Back to our story. You meet a guy or gal who values you and listens to you. You start feeling uncomfortable because this experience doesn’t match your beliefs about yourself. So, you sabotage the relationship.
Then you meet somebody who treats you the same way your parents did. This feels comfortable. It feels like home. This is how you end up repeating your mistakes.
What can you do?
As I mentioned earlier, this is not your fault. These limiting beliefs were formed before you had much life experience or even understood that you were making a choice.
Now that you understand how choices become mistakes, you are ready to start creating the life you want.
The first step is to uncover the limiting beliefs stored in your unconscious mind – the 95%. Take pen and paper or open a document and start listing your limiting beliefs. You are looking for beliefs with a strong emotion. The stronger the emotion, the stronger the belief.

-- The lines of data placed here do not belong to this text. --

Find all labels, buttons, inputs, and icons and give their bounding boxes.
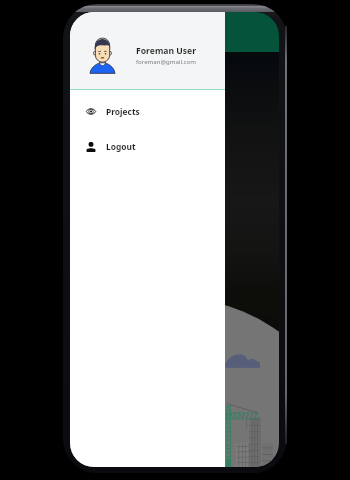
button[interactable]: Projects: [70, 94, 225, 129]
button[interactable]: Foreman User: [70, 12, 225, 90]
button[interactable]: Logout: [70, 129, 225, 164]
staticText: foreman@gmail.com: [136, 57, 196, 65]
staticText: Projects: [106, 106, 140, 117]
staticText: Logout: [106, 141, 136, 152]
staticText: Foreman User: [136, 45, 197, 57]
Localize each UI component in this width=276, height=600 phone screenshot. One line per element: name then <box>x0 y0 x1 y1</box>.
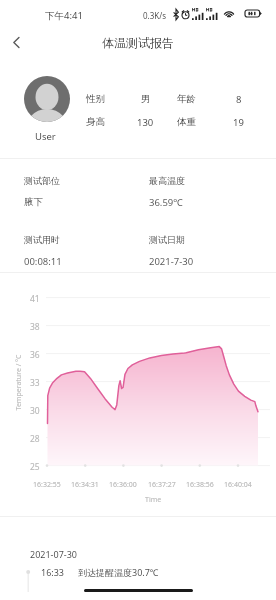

Here are a few common limiting beliefs to get you started:
- I’m not good enough
- I’m not lovable
- I’m not deserving
Once you have a list the next step is to release the limiting belief and replace it with an accurate belief.
How to release a limiting belief
A belief has two parts: the cognitive part and the emotional part. Together these two parts exert a powerful influence in your life.
If you try to change the cognitive part alone, you might find that the emotional part fights back or defends itself. A better approach is to release the emotional part. The cognitive part no longer has any power over you and fades away.
Without these false beliefs, you can discover your truth.
- You are good enough.
- You are lovable.
- You are deserving.
The poetry of emotion process can help. Click here to read the foundation articles.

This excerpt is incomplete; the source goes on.